[Page-level text extractions]
+ + + + +
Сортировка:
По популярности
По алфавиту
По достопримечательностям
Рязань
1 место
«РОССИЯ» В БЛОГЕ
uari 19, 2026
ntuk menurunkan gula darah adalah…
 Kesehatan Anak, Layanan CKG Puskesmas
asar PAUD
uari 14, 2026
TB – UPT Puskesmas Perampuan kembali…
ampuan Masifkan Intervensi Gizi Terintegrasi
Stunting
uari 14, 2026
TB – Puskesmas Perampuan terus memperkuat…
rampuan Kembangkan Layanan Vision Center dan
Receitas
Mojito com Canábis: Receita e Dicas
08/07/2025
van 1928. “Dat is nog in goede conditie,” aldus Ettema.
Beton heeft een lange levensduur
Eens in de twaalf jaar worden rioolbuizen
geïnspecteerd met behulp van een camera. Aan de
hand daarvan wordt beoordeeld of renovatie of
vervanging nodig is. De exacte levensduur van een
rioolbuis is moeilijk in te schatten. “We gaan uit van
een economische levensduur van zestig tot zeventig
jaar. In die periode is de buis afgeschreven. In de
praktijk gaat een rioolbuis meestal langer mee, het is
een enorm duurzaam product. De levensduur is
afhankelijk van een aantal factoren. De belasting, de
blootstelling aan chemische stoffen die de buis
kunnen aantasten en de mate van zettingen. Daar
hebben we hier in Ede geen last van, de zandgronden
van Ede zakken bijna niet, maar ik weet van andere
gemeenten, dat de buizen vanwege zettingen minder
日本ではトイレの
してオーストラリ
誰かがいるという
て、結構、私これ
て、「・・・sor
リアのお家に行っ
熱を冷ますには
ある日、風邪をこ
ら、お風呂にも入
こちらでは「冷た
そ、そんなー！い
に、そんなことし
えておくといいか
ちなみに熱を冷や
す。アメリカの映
+ + + + +
- **Task brief**
Transcribe the records from their first line. Stop after the line with "TB – UPT Puskesmas Perampuan kembali…", including it.

- **Answer box**
Сортировка:
По популярности
По алфавиту
По достопримечательностям
Рязань
1 место
«РОССИЯ» В БЛОГЕ
uari 19, 2026
ntuk menurunkan gula darah adalah…
 Kesehatan Anak, Layanan CKG Puskesmas
asar PAUD
uari 14, 2026
TB – UPT Puskesmas Perampuan kembali…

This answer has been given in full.